About Hamrick Consulting
After over 15 years of working for large technology companies, I decided to follow my dreams. The first iteration of Hamrick Consulting began in 1995 when I left Zebec Data Systems in Houston, Texas to help small to medium sized businesses develop proposals on a contract basis.

A year later, I started to recognize that while the computer industry was thriving, small companies had a very difficult time getting any attention. I then decided to concentrate on helping my customers implement computer and networking technology.

My years of experience and training working for large companies, as well as the explosive PC market allowed me to scale down my previous “large system” mentality and concentrate on designing PC computer networks for smaller companies.

I soon realized that implementing technology was a lot about computers, but more about service. It was then that I started to realize that the drudgery of the PC was in itself an industry. New software was designed to require new hardware new viruses were designed to require anti-virus software and a trillion dollar security industry. An endless cycle of obsolescence that had held the consumer hostage for years.

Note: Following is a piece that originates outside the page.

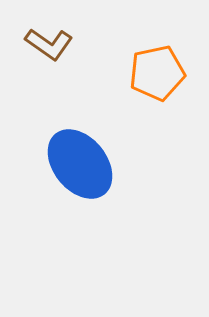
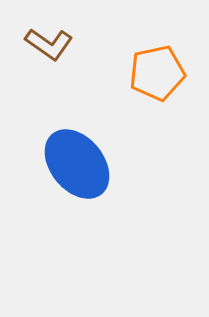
blue ellipse: moved 3 px left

So, I went back to my roots...a VT100 (text terminal for you young guys) connected to a VAX 11/780 (mini-computer) seemed to be a much better way to manage a data processing environment. So in 1998 I pitched this thing called server based computing to one of my small town clients. We used these little boxes called thin clients to distribute a windows desktop to 23 people. The industry fought me the entire time. I won.

Today, that small company now has 40 users and some of the same thin client devices that were installed 13 years ago. In the meantime, I turned more and more small business on to this concept and formed Profile Technolgoies, Inc, to bring server based (utilility computing) to a much wider geography.

As of 2011 my concept has grown to over 600 thin client devices at 20 different companies in this tiny little area of the country that didn't know what email was 10 years ago.

Because I didn't have the funds to grow the company alone, (investors were being brainwashed by the pc pundits) and because my partners in the business did not share my goal of growing the business first regionally and then nationally, I sold them the company and went on a road trip.

I'm a huge proponant of the cloud and computing as a utility and have been searching for the right time and the right place to make some of this happen somewhere. After 28 years in the technology industry perhaps my passion for the computer-less computer environment will take roots.